Apple stores passwords and other secrets in a keychain on your device–but is it the Keychain? The difference confuses some readers. Generally, it works like this:
- macOS: The operating system maintains multiple keychains, which you can view via Applications > Utilities > Keychain Access. This tool can manage some low-level encryption details, like certificates, and will show at least a System and login (lowercase) keychain. Your login keychain contains the items used for your account, which include Wi-Fi network passwords, network volume passwords, website passwords, and many other things.
- iOS/iPadOS: Keychain mangement is hidden. iOS and iPadOS reveal passwords for websites and certain apps in Settings > Passwords. The fact that the password is for an app is opaque as Apple lists passwords by website address. Apps use an address for validation, and that’s what you’ll see. For instance, for Netflix, I see an entry for
signup.netflix.com
andwww.netflix.com
. But when I log in to Netflix using iOS, iPadOS, or tvOS, the matching password entry appears. Apple also stores entries for Wi-Fi networks that appear in Settings > Wi-Fi. - iCloud Keychain: You can enable end-to-end encrypted key syncing across all your devices logged into the same iCloud account to share all kinds of keys. Because this happens without any involvement on your part after enabling it, it means Wi-Fi passwords, website passwords, and Mac-specific secure entries are synced among the appropriate devices.

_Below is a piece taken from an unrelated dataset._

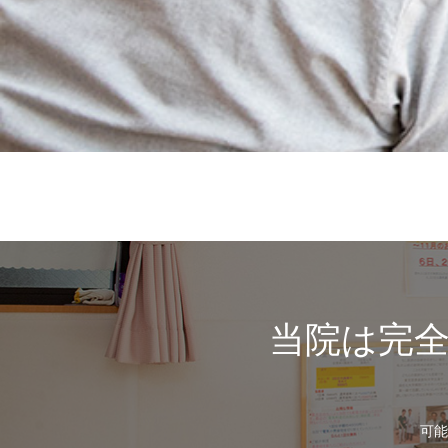
当院は完
可能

If you have iCloud Keychain disabled at Settings > Account Name > iCloud > Passwords and Keychain (iOS 16/iPadOS 16) or iCloud Keychain in previous iOS/iPadOS releases, your iPhone or iPad will still store passwords at your request for apps and other purposes, just as a Mac will. These passwords just aren’t synced across devices.

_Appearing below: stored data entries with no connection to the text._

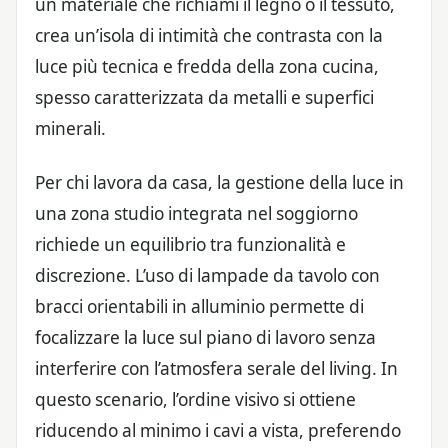
un materiale che richiami il legno o il tessuto,
crea un’isola di intimità che contrasta con la
luce più tecnica e fredda della zona cucina,
spesso caratterizzata da metalli e superfici
minerali.
Per chi lavora da casa, la gestione della luce in
una zona studio integrata nel soggiorno
richiede un equilibrio tra funzionalità e
discrezione. L’uso di lampade da tavolo con
bracci orientabili in alluminio permette di
focalizzare la luce sul piano di lavoro senza
interferire con l’atmosfera serale del living. In
questo scenario, l’ordine visivo si ottiene
riducendo al minimo i cavi a vista, preferendo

iCloud Keychain data use doesn’t count towards iCloud or iCloud+ storage. And the end-to-end encryption used by Apple means that the encryption keys that protect your secrets are stored only on your devices—someone has to access a device and unlock it to gain access to passwords. Even if they unlock it, they have to authenticate again to view or see passwords on any iPhone or iPad as well as in default macOS setups. (You’d have to make several changes to disable authentication on a Mac for using passwords after the Mac was unlocked.)
This Mac 911 article is in response to a question submitted by Macworld reader Steve.